§ Collected data:
____

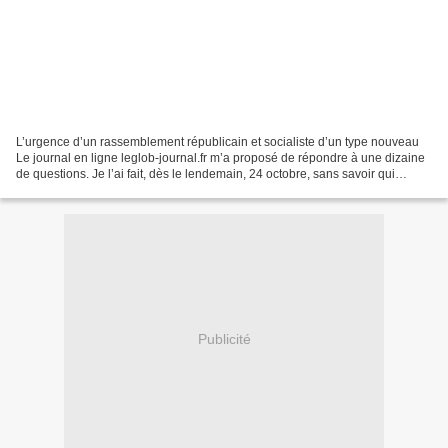
L’urgence d’un rassemblement républicain et socialiste d’un type nouveau
Le journal en ligne leglob-journal.fr m’a proposé de répondre à une dizaine
de questions. Je l’ai fait, dès le lendemain, 24 octobre, sans savoir qui
m’avait adressé ces questions....
Publicité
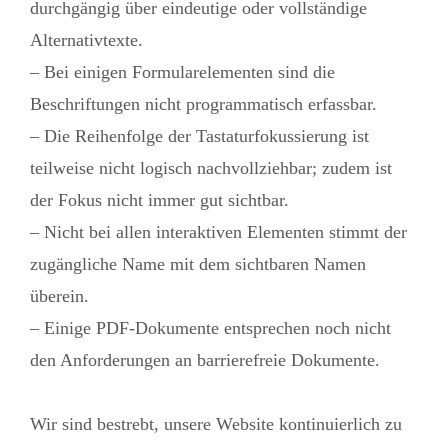
durchgängig über eindeutige oder vollständige
Alternativtexte.
– Bei einigen Formularelementen sind die
Beschriftungen nicht programmatisch erfassbar.
– Die Reihenfolge der Tastaturfokussierung ist
teilweise nicht logisch nachvollziehbar; zudem ist
der Fokus nicht immer gut sichtbar.
– Nicht bei allen interaktiven Elementen stimmt der
zugängliche Name mit dem sichtbaren Namen
überein.
– Einige PDF-Dokumente entsprechen noch nicht
den Anforderungen an barrierefreie Dokumente.
Wir sind bestrebt, unsere Website kontinuierlich zu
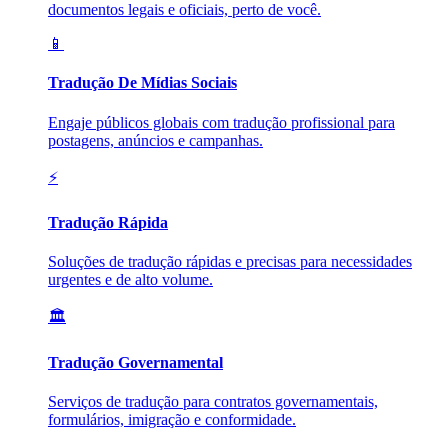
documentos legais e oficiais, perto de você.
📱
Tradução De Mídias Sociais
Engaje públicos globais com tradução profissional para
postagens, anúncios e campanhas.
⚡
Tradução Rápida
Soluções de tradução rápidas e precisas para necessidades
urgentes e de alto volume.
🏛️
Tradução Governamental
Serviços de tradução para contratos governamentais,
formulários, imigração e conformidade.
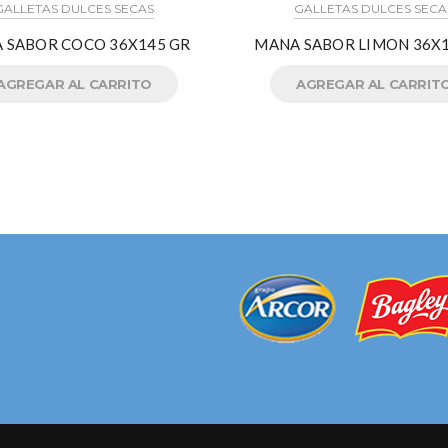
GALLETAS DULCES SECAS
GALLETAS DULCES SECA
 SABOR COCO 36X145 GR
MANA SABOR LIMON 36X1
AGREGAR AL CARRITO
AGREGAR AL CARRIT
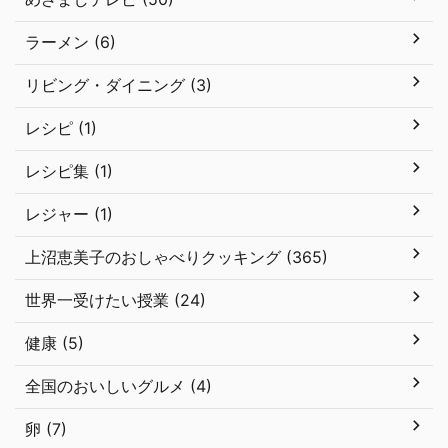
ラーメン (6)
リビング・ダイニング (3)
レシピ (1)
レシピ集 (1)
レジャー (1)
上沼恵美子のおしゃべりクッキング (365)
世界一受けたい授業 (24)
健康 (5)
全国のおいしいグルメ (4)
卵 (7)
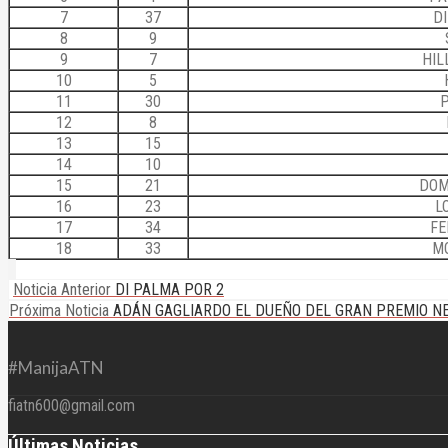
7
37
D
8
9
9
7
HIL
10
5
11
30
12
8
13
15
14
10
15
21
DOM
16
23
L
17
34
FE
18
33
M
Noticia Anterior
DI PALMA POR 2
Próxima Noticia
ADÁN GAGLIARDO EL DUEÑO DEL GRAN PREMIO N
#ManijaATN
fiatn600@gmail.com
Últimas Noticias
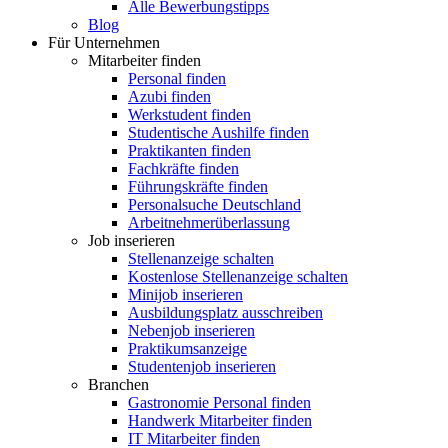
Alle Bewerbungstipps
Blog
Für Unternehmen
Mitarbeiter finden
Personal finden
Azubi finden
Werkstudent finden
Studentische Aushilfe finden
Praktikanten finden
Fachkräfte finden
Führungskräfte finden
Personalsuche Deutschland
Arbeitnehmerüberlassung
Job inserieren
Stellenanzeige schalten
Kostenlose Stellenanzeige schalten
Minijob inserieren
Ausbildungsplatz ausschreiben
Nebenjob inserieren
Praktikumsanzeige
Studentenjob inserieren
Branchen
Gastronomie Personal finden
Handwerk Mitarbeiter finden
IT Mitarbeiter finden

____

§ YOUR ASSIGNMENT:
Give a verbatim transcription of the entries, leaving out the pictures.

§ ANSWER SECTION:
L’urgence d’un rassemblement républicain et socialiste d’un type nouveau
Le journal en ligne leglob-journal.fr m’a proposé de répondre à une dizaine
de questions. Je l’ai fait, dès le lendemain, 24 octobre, sans savoir qui
m’avait adressé ces questions....
Publicité
durchgängig über eindeutige oder vollständige
Alternativtexte.
– Bei einigen Formularelementen sind die
Beschriftungen nicht programmatisch erfassbar.
– Die Reihenfolge der Tastaturfokussierung ist
teilweise nicht logisch nachvollziehbar; zudem ist
der Fokus nicht immer gut sichtbar.
– Nicht bei allen interaktiven Elementen stimmt der
zugängliche Name mit dem sichtbaren Namen
überein.
– Einige PDF-Dokumente entsprechen noch nicht
den Anforderungen an barrierefreie Dokumente.
Wir sind bestrebt, unsere Website kontinuierlich zu
documentos legais e oficiais, perto de você.
📱
Tradução De Mídias Sociais
Engaje públicos globais com tradução profissional para
postagens, anúncios e campanhas.
⚡
Tradução Rápida
Soluções de tradução rápidas e precisas para necessidades
urgentes e de alto volume.
🏛️
Tradução Governamental
Serviços de tradução para contratos governamentais,
formulários, imigração e conformidade.
GALLETAS DULCES SECAS
GALLETAS DULCES SECA
 SABOR COCO 36X145 GR
MANA SABOR LIMON 36X1
AGREGAR AL CARRITO
AGREGAR AL CARRIT
ラーメン (6)
リビング・ダイニング (3)
レシピ (1)
レシピ集 (1)
レジャー (1)
上沼恵美子のおしゃべりクッキング (365)
世界一受けたい授業 (24)
健康 (5)
全国のおいしいグルメ (4)
卵 (7)
7
37
D
8
9
9
7
HIL
10
5
11
30
12
8
13
15
14
10
15
21
DOM
16
23
L
17
34
FE
18
33
M
Noticia Anterior
DI PALMA POR 2
Próxima Noticia
ADÁN GAGLIARDO EL DUEÑO DEL GRAN PREMIO N
#ManijaATN
fiatn600@gmail.com
Últimas Noticias
Alle Bewerbungstipps
Blog
Für Unternehmen
Mitarbeiter finden
Personal finden
Azubi finden
Werkstudent finden
Studentische Aushilfe finden
Praktikanten finden
Fachkräfte finden
Führungskräfte finden
Personalsuche Deutschland
Arbeitnehmerüberlassung
Job inserieren
Stellenanzeige schalten
Kostenlose Stellenanzeige schalten
Minijob inserieren
Ausbildungsplatz ausschreiben
Nebenjob inserieren
Praktikumsanzeige
Studentenjob inserieren
Branchen
Gastronomie Personal finden
Handwerk Mitarbeiter finden
IT Mitarbeiter finden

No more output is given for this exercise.